Not sure why you are downvoted. My Subaru does a pretty good job of detecting both moving and stationary objects, using only stereo cameras. It does have its limitations, and I wouldn't trust it to be a level 4 or 5 auto-auto without additional sensors. But it sure blows away Tesla when it comes to little things like detecting parked fire engines and highway barriers.
Seems like eyesight does a pretty good job at 35 mph, not so much at highway speeds.

Have you had any experience with eyesight helping at highway speeds?

Guess that depends on what you mean by "helping".

What you describe is specifically related to emergency braking. None of these systems claim to prevent collisions at high speeds through emergency braking. But they will significantly reduce the impact. No, I haven't tested that personally, and I don't plan to, so no actual "experience" there.
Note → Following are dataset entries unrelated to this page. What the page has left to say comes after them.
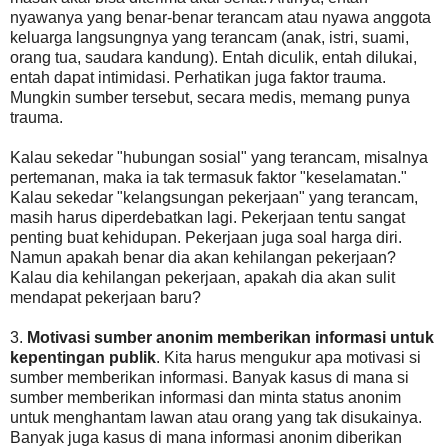
nyawanya yang benar-benar terancam atau nyawa anggota
keluarga langsungnya yang terancam (anak, istri, suami,
orang tua, saudara kandung). Entah diculik, entah dilukai,
entah dapat intimidasi. Perhatikan juga faktor trauma.
Mungkin sumber tersebut, secara medis, memang punya
trauma.
Kalau sekedar "hubungan sosial" yang terancam, misalnya
pertemanan, maka ia tak termasuk faktor "keselamatan."
Kalau sekedar "kelangsungan pekerjaan" yang terancam,
masih harus diperdebatkan lagi. Pekerjaan tentu sangat
penting buat kehidupan. Pekerjaan juga soal harga diri.
Namun apakah benar dia akan kehilangan pekerjaan?
Kalau dia kehilangan pekerjaan, apakah dia akan sulit
mendapat pekerjaan baru?
3.
Motivasi sumber anonim memberikan informasi untuk
kepentingan publik
. Kita harus mengukur apa motivasi si
sumber memberikan informasi. Banyak kasus di mana si
sumber memberikan informasi dan minta status anonim
untuk menghantam lawan atau orang yang tak disukainya.
Banyak juga kasus di mana informasi anonim diberikan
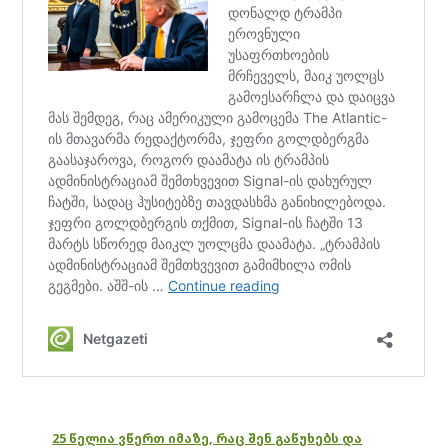
25 წელია ვწერთ იმაზე, რაც შენ გაწუხებს და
However, there are other aspects of EyeSight I do have experience with at highway speeds.

- Collision alert. It's an extra set of eyes to keep an eye out for trouble. When I'm checking over my shoulder before a lane change, I can take a little more time and look more carefully, knowing that it is watching the road ahead. It has alerted me for things like a car slowing suddenly or squeezing in front of me.

- Adaptive cruise. This helps by reducing load on me while driving and maintaining a safe following distance. So I can focus less on the car ahead and pay more attention all around.

Tip for users of EyeSight and other systems: Always remember that like every other system out there it's not perfect and has limitations. Don't get complacent. After 5+ years of driving with it, I'll still keep my foot ready to brake, even in situations I'm confident it can handle. Occasionally I'll give in to the urge to brake only to find that it has started braking by the time my foot hits the pedal. But I'd rather react too soon than wait too long.

Yet isn't this addressed by the "dumb" collision avoidance system found in many premium cars?

("dumb" as in limited in scope and not trying to drive the car as a whole.)

What are we going to find out next, water is wet?

Every radar cruise control system comes with a warning that it can't detect stopped traffic. This seems like a case of RTFM.

The issue is that tesla packaged up a radar designed for adaptive cruise control as part of their "autopilot." Maybe there is some disclaimer somewhere that says autopilot will happily run into stopped cars, but I don't know that most drivers of Teslas are aware of this.
It's in the manual. In fact, the exact scenario in this video is on page 83 of the Model S manual.
It's so bad that they call this feature "Autopilot". Taking a page out of the AT&T 5G Evolution playbook I guess.
A LIDAR array is a requirement for automated driving. It can operate in some conditions that radar cannot. lidar, radar and computer vision should all be used in concert for best effect and Tesla knows this, but chooses/chose not to in order to meet a price point. That choice may have been the right one, I don't know.

Hacker news (and me too, to be honest) focuses on Tesla, but there are a lot of other players doing this and doing it better IMO.

This is rather useful.. If I notice a Tesla behind me, I'll do my best not to come to an abrupt complete stop. Sounds like if I slow down gradually, it will give it enough data to slow down as well.
This is not news to anyone who own a Tesla.

Perhaps someone who drives a car with a different radar could tell us if any other real world systems (actually installed on mass market vehicles right now) does better.

Tesla's system is not only not "autopilot" (it will happily plow into stationary vehicles), it's not even the best adaptive cruise control on the market for dealing with stationary vehicles: https://www.caranddriver.com/features/a24511826/safety-featu....

In a recent Car & Driver test, Subaru beat Tesla in every single scenario involving fast approach to a stationary/slow-moving target (although all collided with the target at closing speeds >= 50 mph).

Is this just because it's hard to distinguish using visual data when it's a 2-D image on the road (from the sun, intentional paint, a spill etc) and when its a 3-D object sitting upright on the road?